Saved data entries:
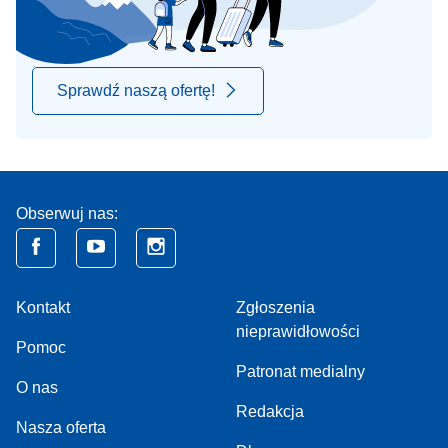
Sprawdź naszą ofertę!
Obserwuj nas:
Kontakt
Zgłoszenia
nieprawidłowości
Pomoc
Patronat medialny
O nas
Redakcja
Nasza oferta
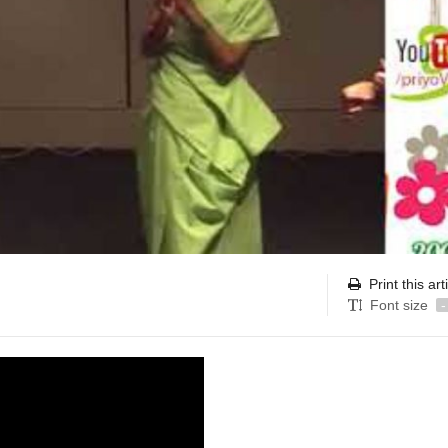
Print this art
Font size
-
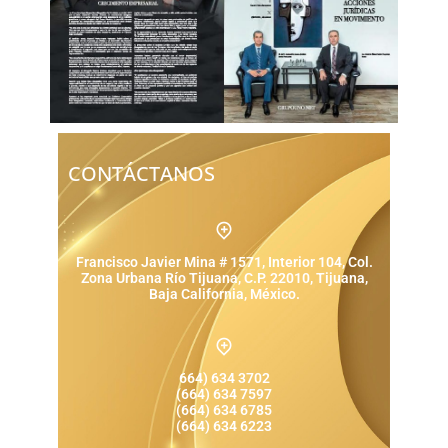
CONTÁCTANOS
Francisco Javier Mina # 1571, Interior 104, Col.
Zona Urbana Río Tijuana, C.P. 22010, Tijuana,
Baja California, México.
664) 634 3702
(664) 634 7597
(664) 634 6785
(664) 634 6223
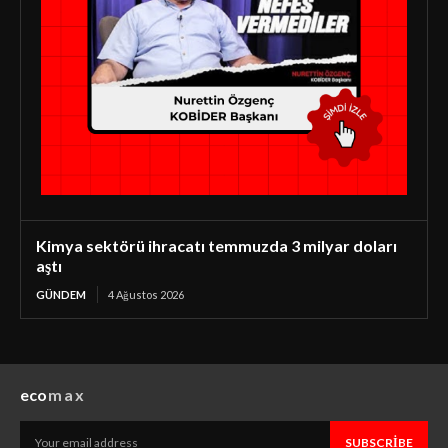
Kimya sektörü ihracatı temmuzda 3 milyar doları
aştı
GÜNDEM
4 Ağustos 2026
eco
max
SUBSCRIBE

Aim of the task: The line containing "664) 634 3702" and every line after it, through the end of the data, are to be output exactly. Omit the pictures.

Output:
664) 634 3702
(664) 634 7597
(664) 634 6785
(664) 634 6223
Kimya sektörü ihracatı temmuzda 3 milyar doları
aştı
GÜNDEM
4 Ağustos 2026
eco
max
SUBSCRIBE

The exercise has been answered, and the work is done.